Coal Tar: How Corrupt Politics and Corporate Greed Are Killing America's Children
- Author: Bill Clutter
- Publication date: October 2018
- ISBN: 9781732693005

= Coal Tar: How Corrupt Politics and Corporate Greed Are Killing America's Children =

2018 book by Bill Clutter

Coal Tar: How Corrupt Politics and Corporate Greed Are Killing America's Children is a 2018 book by private investigator and wrongful conviction advocate Bill Clutter. The book details Clutters investigation into an epidemic of a rare childhood cancer called neuroblastoma in Taylorville, Illinois on behalf of his law firm. In the process, Clutter discovers that the epidemic's victims live on land formerly used by the Central Illinois Public Service Company (CIPS) to manufacture of various coal products. CIPS had subsequently sold the land, but remained legally responsible for industrial wastes present; it attempted to escape legal liability by keeping the presence of those wastes a secret. The book details the downstream consequences of CIPS' secrecy, and Clutter's attempt to hold the company to account.

== Neuroblastoma epidemic ==
Between March 1989 and August 1991, four patients in Taylorville, Illinois, were diagnosed with neuroblastoma. Statistically speaking, approximately 9 patients out of every million births will be diagnosed with neuroblastoma. In a town the size of Taylorville, one case of neuroblastoma should occur approximately once in 29 years. During this two-year period, three infants and one teenager were diagnosed. At the time of trial, two patients were in remission, one patient had died, and one patient was paralyzed from the waist down due to complications from his diagnosis. The cases were eventually linked to exposure to coal tar that was stored in underground tanks at a local plant.

== Central Illinois Public Service ==
The site that the coal tar was found on changed hands several times in the past century but was at one time owned by Central Illinois Public Service. Prior to the widespread use of natural gas, the county relied on coal for heat and electric. The plant in Taylorville was constructed in 1892. It was sold to Central Illinois Public Service in 1912 and was decommissioned in 1939. During their operation, the company stored coal tar in underground tanks. The tar was often sold for use as roofing tar among other uses. When the plant was shut down, they dismantled the above-ground structures and sold the land, but failed to disclose the underground tanks, which contained about 50,000 gallons of coal tar.

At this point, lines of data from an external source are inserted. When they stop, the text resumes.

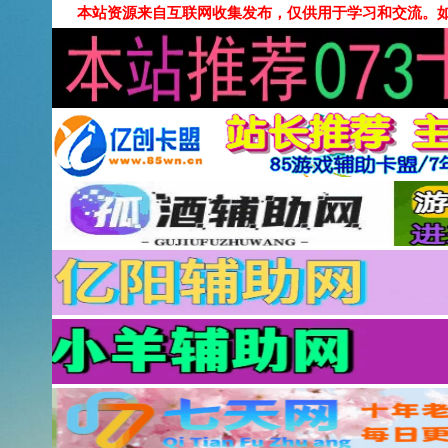
本站资源来自互联网收集发布，仅供用于学习和交流。如有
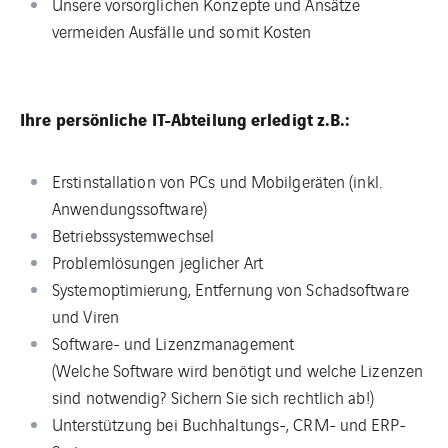
Unsere vorsorglichen Konzepte und Ansätze
vermeiden Ausfälle und somit Kosten
Ihre persönliche IT-Abteilung erledigt z.B.:
Erstinstallation von PCs und Mobilgeräten (inkl.
Anwendungssoftware)
Betriebssystemwechsel
Problemlösungen jeglicher Art
Systemoptimierung, Entfernung von Schadsoftware
und Viren
Software- und Lizenzmanagement
(Welche Software wird benötigt und welche Lizenzen
sind notwendig? Sichern Sie sich rechtlich ab!)
Unterstützung bei Buchhaltungs-, CRM- und ERP-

In 1980, Congress passed the Comprehensive Environmental Response Compensation and Liability Act, which required that all companies notify the EPA of any hazardous waste facilities they had owned and operated and retroactively assigned liability for the disposal of hazardous waste. Under this law, CIPS was legally required to notify the EPA about the underground tanks and was responsible for their proper disposal. Internal documents showed that CIPS made the decision not to disclose the presence of the tanks. The carcinogenic nature of coal tar gained publicity in the early 1980s, a fact that was known to CIPS. CIPS conducted an independent on-site investigation of the risks of carcinogens at each of its abandoned gas-manufacturing sites, including the site in Taylorville. They forwarded the results of their study to their insurance company and applied for insurance to cover potential claims, but did not notify any government agency or the current owner. In 1985, the tanks were disturbed by the site's new owners, Apple Contractors, who had no knowledge of their existence, leading to the release of carcinogens.

CIPS did eventually begin monitoring and cleanup of the site, but as alleged in the lawsuit, they attempted to keep data collection to a minimum and hid data they had already collected in an attempt to minimize liability.

In the first three months of excavations, an air-monitoring station reported seven days with emissions above National Air Quality Standards (NAAQS). On February 8, 1987, a security guard for the site reported that dust blew "all over". Two days later, an air-monitoring station reported a NAAQS exceedance, and a local resident was hospitalized with an intense headache, nausea, blurred vision, and convulsions from a toxic cause. CIPS was advised of the incident but took no action. On February 11, 1987, the project manager for the excavation “wanted to be on record as pushing for shutdown and resident relocation", citing "great concern" over air emissions. During this time frame, truck drivers removing the excavated material complained of nausea. CIPS advised the drivers to wear respirators but made no attempt to relocate or warn the nearby residents. The jury ruled in favor of the families and returned a $3.2 million verdict.